1. Minimum Correction (right triangle method)
This method creates a right triangle with vectors n1 and n2. At a low Non-Orthogonality angle θ, the magnitude of n2 is small so stability is not very affected. However, with this method, as θ increases, n2 becomes very large.
2. Orthogonal Correction (Rotation method)
This method simply projects the vector nf onto the centroid connecting line dPN where, vector n1 has the same magnitude as nf regardless of the Non-orthogonality angle θ.
3. Over-Relaxation Method
In this method, a right triangle is created, with the right angle between nf and n2. As the angle θ increases both n1 and n2 simultaneously increase.
3. Which discretization method is the best?
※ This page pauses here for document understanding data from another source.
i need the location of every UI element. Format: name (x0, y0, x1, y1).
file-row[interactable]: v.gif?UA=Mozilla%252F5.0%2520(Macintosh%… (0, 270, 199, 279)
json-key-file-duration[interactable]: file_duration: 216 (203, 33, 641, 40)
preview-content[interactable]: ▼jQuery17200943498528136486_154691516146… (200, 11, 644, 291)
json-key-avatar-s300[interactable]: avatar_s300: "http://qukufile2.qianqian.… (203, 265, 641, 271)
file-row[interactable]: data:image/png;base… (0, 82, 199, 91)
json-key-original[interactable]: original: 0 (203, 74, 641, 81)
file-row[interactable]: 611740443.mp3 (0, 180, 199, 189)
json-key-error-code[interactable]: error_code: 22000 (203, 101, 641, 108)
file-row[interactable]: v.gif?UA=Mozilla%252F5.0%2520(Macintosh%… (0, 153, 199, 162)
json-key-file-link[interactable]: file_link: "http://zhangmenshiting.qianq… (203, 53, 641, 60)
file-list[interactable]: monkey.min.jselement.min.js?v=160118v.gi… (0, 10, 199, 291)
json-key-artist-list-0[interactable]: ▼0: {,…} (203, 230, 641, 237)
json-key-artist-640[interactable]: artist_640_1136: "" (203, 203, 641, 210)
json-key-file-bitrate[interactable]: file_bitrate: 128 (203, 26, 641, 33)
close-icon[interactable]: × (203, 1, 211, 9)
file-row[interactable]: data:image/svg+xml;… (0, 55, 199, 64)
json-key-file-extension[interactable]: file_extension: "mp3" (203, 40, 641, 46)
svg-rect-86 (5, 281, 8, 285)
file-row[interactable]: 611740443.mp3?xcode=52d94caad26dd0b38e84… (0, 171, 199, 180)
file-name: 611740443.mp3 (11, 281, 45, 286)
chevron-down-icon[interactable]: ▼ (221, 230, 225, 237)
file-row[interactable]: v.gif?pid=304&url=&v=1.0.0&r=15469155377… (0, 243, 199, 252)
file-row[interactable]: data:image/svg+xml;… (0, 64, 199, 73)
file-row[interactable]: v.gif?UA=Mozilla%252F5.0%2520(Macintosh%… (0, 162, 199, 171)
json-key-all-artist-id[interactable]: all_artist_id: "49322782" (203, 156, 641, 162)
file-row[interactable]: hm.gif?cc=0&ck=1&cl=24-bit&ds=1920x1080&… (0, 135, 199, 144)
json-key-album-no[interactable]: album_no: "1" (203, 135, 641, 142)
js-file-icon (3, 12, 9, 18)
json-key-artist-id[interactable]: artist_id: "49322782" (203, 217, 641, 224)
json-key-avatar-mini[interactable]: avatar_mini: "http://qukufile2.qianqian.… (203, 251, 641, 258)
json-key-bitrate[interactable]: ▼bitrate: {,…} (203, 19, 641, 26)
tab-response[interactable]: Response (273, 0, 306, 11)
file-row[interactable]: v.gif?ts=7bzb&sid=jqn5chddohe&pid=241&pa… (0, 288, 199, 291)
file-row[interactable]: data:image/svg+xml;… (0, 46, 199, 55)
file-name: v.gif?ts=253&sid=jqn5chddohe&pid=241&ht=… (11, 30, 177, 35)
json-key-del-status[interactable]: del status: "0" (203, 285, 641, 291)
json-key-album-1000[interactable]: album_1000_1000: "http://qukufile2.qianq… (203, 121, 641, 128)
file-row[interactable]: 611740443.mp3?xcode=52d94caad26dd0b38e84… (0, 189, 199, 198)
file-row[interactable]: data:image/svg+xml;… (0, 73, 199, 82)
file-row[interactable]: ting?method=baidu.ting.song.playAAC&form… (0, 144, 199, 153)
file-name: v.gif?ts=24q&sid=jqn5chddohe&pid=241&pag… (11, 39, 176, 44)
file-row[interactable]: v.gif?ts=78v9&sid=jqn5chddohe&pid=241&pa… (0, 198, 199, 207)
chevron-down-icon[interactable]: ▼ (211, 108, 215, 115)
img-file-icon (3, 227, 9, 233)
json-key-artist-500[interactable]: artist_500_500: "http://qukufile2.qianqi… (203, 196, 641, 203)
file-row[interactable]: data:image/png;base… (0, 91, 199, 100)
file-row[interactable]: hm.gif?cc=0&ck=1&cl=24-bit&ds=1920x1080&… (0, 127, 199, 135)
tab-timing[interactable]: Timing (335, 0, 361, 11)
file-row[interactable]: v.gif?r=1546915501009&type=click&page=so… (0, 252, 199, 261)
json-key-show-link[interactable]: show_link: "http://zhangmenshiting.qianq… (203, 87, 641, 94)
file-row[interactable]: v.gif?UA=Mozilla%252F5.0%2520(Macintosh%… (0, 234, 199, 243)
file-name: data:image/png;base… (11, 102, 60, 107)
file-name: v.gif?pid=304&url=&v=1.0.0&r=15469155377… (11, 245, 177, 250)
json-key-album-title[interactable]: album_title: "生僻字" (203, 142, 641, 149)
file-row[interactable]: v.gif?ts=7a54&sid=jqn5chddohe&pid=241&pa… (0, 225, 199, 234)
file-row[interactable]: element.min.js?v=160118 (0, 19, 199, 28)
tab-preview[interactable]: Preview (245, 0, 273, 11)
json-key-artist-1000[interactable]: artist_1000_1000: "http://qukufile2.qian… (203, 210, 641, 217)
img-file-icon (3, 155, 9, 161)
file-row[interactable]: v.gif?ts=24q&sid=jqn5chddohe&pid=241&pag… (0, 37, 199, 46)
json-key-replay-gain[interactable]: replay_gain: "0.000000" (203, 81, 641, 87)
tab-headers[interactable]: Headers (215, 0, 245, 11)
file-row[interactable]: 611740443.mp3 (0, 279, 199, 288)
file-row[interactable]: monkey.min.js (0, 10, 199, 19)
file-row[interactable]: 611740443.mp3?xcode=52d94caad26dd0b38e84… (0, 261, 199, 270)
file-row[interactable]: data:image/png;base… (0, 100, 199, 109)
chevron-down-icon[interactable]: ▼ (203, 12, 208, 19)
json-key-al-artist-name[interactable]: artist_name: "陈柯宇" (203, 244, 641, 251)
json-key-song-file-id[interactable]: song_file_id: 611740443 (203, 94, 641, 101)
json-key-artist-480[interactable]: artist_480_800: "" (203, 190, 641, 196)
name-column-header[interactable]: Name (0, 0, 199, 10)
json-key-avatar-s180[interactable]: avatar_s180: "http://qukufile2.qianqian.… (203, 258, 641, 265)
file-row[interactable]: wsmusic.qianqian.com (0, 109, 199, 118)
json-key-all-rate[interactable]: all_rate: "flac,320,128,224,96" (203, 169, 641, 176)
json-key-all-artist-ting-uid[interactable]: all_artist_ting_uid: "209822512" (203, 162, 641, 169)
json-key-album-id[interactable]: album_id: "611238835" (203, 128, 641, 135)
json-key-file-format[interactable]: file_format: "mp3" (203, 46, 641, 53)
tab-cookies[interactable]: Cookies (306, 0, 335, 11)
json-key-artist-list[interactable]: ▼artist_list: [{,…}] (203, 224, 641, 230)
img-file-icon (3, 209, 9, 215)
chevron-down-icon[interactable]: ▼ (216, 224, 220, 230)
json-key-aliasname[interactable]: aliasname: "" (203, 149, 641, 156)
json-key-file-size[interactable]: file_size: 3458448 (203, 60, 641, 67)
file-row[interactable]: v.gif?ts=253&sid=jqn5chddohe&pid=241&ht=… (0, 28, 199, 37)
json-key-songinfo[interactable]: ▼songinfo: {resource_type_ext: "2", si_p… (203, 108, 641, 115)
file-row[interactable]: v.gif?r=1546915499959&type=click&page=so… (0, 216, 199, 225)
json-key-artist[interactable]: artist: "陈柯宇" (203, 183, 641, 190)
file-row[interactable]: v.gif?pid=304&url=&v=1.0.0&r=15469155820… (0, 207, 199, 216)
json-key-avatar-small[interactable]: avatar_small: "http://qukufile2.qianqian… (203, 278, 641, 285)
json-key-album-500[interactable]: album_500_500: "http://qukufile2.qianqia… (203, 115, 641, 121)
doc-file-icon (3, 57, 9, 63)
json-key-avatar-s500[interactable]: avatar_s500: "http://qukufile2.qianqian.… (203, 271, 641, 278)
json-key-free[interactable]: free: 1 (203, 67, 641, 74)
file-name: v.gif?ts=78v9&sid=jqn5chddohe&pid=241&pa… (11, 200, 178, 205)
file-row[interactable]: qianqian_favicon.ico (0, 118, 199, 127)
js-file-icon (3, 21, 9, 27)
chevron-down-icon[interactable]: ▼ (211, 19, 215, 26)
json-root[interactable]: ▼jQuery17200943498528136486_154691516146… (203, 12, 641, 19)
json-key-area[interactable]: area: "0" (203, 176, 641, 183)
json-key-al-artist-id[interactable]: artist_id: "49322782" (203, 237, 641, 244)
The most common of these methods is the Over-relaxation method, due to the smaller amount of Non-Orthogonal corretor loops needed for a converged result as shown in the picture below. Since we now know that the value for the Explicit term n2 is taken from the previous iteration (source term), this value lags behind the solution for the Implicit term n1. Therefore, we are required to loop through iterations and update the n2 value, in order to get a converged solution for that Non-orthogonal cell.
Even at higher Non-Orthogonality angles, the Over-relaxed method is able to deliver converged results while the Right angle and Rotation methods start to diverge.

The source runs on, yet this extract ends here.